For the gas generators: take a trip to an Asian market and look for dried seaweed. There will be many types, what you want is a “leaf” that looks like it could be used to shingle houses. It’s called KOMBU. Put a two-inch piece in with the dried beans when you soak them overnight. Drain the beans the next morning, keeping the KOMBU with the beans. Add water, veggies, cook as usual. The KOMBU will disintegrate during cooking, and will make the beans more “digestible.” Ahem.

If you can prowl around a local Mexican market, look for a dried herb EPAZOTE. It can bd either with other dried herbs, or even with the teas. It also tames the bean. Since it is a stronger flavored herb, it is best in more seasoned bean dishes. EPAZOTE can also be brewed as a tea for stomach woes.

The “pinch of baking soda” does nothing for potential gassiness, IMHO.
~VOW

To CairoCarol

If you want to eat Vegan cheesecake for every meal, yeah, you can thwart any dieting attempt.

I’m talking about day to day eating. Vegan casseroles, soups, salads, I even made Sloppy Joes with my own Seitan that were damn good. ALL Vegan food is not loaded with calories.

I’ll take a guess and say that Vegan cheesecake was expensive.

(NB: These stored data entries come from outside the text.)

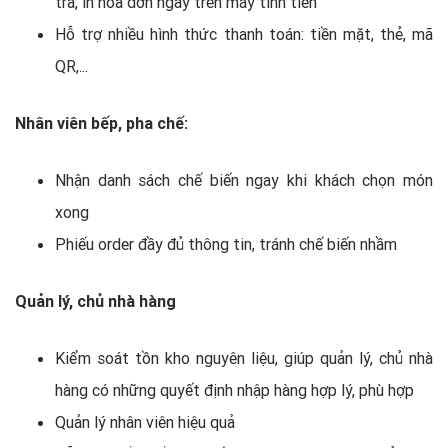
trả, in hóa đơn ngay trên máy tính tiền
Hỗ trợ nhiều hình thức thanh toán: tiền mặt, thẻ, mã
QR,...
Nhân viên bếp, pha chế:
Nhận danh sách chế biến ngay khi khách chọn món
xong
Phiếu order đầy đủ thông tin, tránh chế biến nhầm
Quản lý, chủ nhà hàng
Kiểm soát tồn kho nguyên liệu, giúp quản lý, chủ nhà
hàng có những quyết định nhập hàng hợp lý, phù hợp
Quản lý nhân viên hiệu quả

As an aside: eating Vegan will also BURN calories, spending all that time in the kitchen, cleaning, chopping, and cooking vegetables, LOL!
~VOW

That’s true. Beans are great filler. I love them.

However, like I said, I won’t eat them in moderation unless I’m consciously trying. The point I am getting at is that, for some people, maintaining a healthy weight and diet may never be “effortless.”

But, dude, get me some black bean soup. I love that stuff.

I still make that, but I’ve upped the ante for most all my stews and soups by adding umami bombs like unflavored gelatin, anchovy, Worcestershire and the like, usually a combination of two or three of them.